Using MD5 sums is a good way, but the canonical way to use it is:

  1. cd to the directory of the source files and issue:

    md5sum * >/path/to/the/checksumfile.md5
    

If you have directories with many levels, you can use shopt -s globstar and replace * by **/*.

Notice that the file specs in the MD5 file are exactly as provided in the command line (relative paths unless your pattern starts with a /).

  1. cd to the directory of the copied files and issue:

    md5sum -c /path/to/the/checksumfile.md5
    

With -c, md5sum reads the file specs in the provided MD5 file, compute the MD5 of these files, and compares them to the values from the MD5 file (which is why the file specs are usually better left relative, so you can re-use the MD5 file on files in various directories).

Using MD5 sum this ways immediately tells you about MD5 differences, and also about missing files.


Unmount, eject, and remount the device.
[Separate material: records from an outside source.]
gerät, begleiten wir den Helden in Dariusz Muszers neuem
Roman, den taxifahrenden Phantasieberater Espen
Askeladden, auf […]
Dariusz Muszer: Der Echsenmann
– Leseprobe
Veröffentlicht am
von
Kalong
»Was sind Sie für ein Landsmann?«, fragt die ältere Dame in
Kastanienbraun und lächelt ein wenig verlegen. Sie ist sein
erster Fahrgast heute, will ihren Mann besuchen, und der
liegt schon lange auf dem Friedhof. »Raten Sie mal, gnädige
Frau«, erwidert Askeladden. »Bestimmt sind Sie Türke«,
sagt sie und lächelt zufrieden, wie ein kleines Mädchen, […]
Then use

diff -r source destination

In case you used rsync to do the copy, rsync -n -c might be very convenient, and it is nearly as good as diff. It doesn't do a bit-for-bit comparison though; it uses an MD5 checksum.


There are some similar answers with other details at: Verifying a large directory after copy from one hard drive to another


rsync -rc original-dir/ copied-dir/

-c causes rsync to compare files by MD5 checksum (without it, it normally uses only the timestamp and size for quicker comparisons).
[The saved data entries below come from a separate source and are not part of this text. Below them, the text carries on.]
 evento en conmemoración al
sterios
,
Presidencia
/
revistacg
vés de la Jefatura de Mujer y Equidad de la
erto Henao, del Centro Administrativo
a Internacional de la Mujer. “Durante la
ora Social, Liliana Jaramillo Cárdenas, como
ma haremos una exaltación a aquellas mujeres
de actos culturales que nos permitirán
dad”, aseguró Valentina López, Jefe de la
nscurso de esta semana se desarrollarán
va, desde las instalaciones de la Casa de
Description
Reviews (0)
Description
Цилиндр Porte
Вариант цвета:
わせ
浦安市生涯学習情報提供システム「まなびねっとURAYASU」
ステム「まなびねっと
This will also cause rsync to copy whatever it sees different or missing from the destination. To avoid that, you can also use -n and -i. The former ensures that rsync doesn't do any change and only compares, and the latter causes it to display the differences that it sees.

For example, I have the following dirs:

$ find dir1/ dir2/
dir1/ dir2/
dir1/
dir1/d
dir1/d/a
dir1/d/b
dir1/c
dir2/
dir2/d
dir2/d/a
dir2/d/b

And this:

$ rsync -rcni dir1/ dir2/
>f+++++++++ c
>fc.T...... d/b

Tells me, by way of all those +s, that file c does not exist in dir2, and file d/b does, but is different (indicated by the c in the first column). The T says that it's time would be updated (had we not used -n).

The format of -i's output is described in the manpage for rsync. You can man rsync and get to the part that explains that output by typing /--itemize-changes$ (and hitting Enter).